Apple recently filed a response in opposition to Psystar’s motion to amend its counterclaims, which allege misuse of copyright on the part of Apple. In short, Apple noted that ‘copyright misuse’ is only available as an affirmative defense, and cannot be used as a cause of action in a counterclaim. Apple then goes on to show that even if copyright misuse was allowed as the basis for a counterclaim, Psystar still hadn’t provided a sufficient amount of evidence showing that Apple was misusing its OS X copyright in the first place. Specifically, Apple points to a number of cases where courts have held that there can’t be copyright misuse if competitors are free to write their own competing software.
Not only is there no basis for Psystar’s purported copyright misuse counterclaims, Psystar fails to allege a viable misuse defense in light of its own inconsistent allegations. As acknowledged by this Court and Psystar in its prior briefs, Apple is well within its rights to determine whether, how or by whom its software is reproduced and how it is to be licensed, distributed or used.
In the Ninth Circuit, it is not copyright misuse to limit the uses of licensed software where one’s competitors are free to develop competing software and customers are free to purchase it. Psystar’s pleadings are unambiguous in showing competition among numerous operating systems, as well as among sellers of computer hardware systems. Accordingly, these counterclaims must fail.

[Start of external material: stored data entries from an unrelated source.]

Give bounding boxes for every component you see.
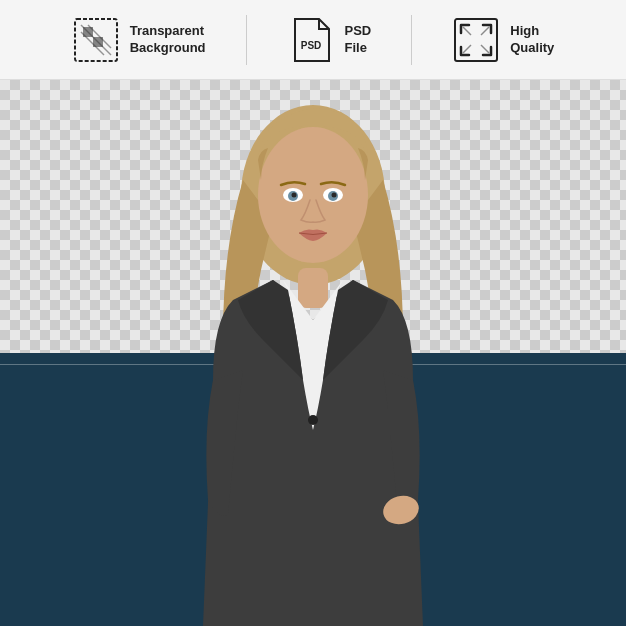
divider-2	[411, 15, 412, 65]
svg-line-5	[81, 25, 111, 55]
svg-line-10	[463, 27, 471, 35]
banner-item-quality: High Quality	[452, 16, 554, 64]
top-banner: Transparent Background PSD PSD File	[0, 0, 626, 80]
high-quality-icon	[452, 16, 500, 64]
svg-line-11	[481, 27, 489, 35]
banner-item-transparent: Transparent Background	[72, 16, 206, 64]
svg-rect-15	[298, 268, 328, 308]
image-area	[0, 80, 626, 626]
svg-point-16	[308, 415, 318, 425]
svg-text:PSD: PSD	[300, 40, 321, 51]
banner-item-psd: PSD PSD File	[287, 16, 372, 64]
divider-1	[246, 15, 247, 65]
main-container: Transparent Background PSD PSD File	[0, 0, 626, 626]
transparent-bg-icon	[72, 16, 120, 64]
svg-point-18	[258, 127, 368, 263]
transparent-bg-label: Transparent Background	[130, 23, 206, 57]
svg-point-23	[292, 193, 297, 198]
svg-line-13	[481, 45, 489, 53]
high-quality-label: High Quality	[510, 23, 554, 57]
psd-label: PSD File	[345, 23, 372, 57]
svg-line-12	[463, 45, 471, 53]
svg-point-24	[332, 193, 337, 198]
person-image	[153, 80, 473, 626]
psd-file-icon: PSD	[287, 16, 335, 64]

Psystar is like a heavyweight boxer who knows he has no chance of winning. It’s hobbled, and is desperately throwing wild haymakers on the off-chance that one of them might actually land. Psystar’s filings are littered with arguments with no legal legs to stand on. It knows it has no viable defense, so instead it resorts to ridiculous theories about Apple having a monopoly in the OS X market, and making counterclaims it’s not legally allowed to make.
Apple lays down some pretty straight forward case law in its response, and the court will likely deny Psystar’s motion.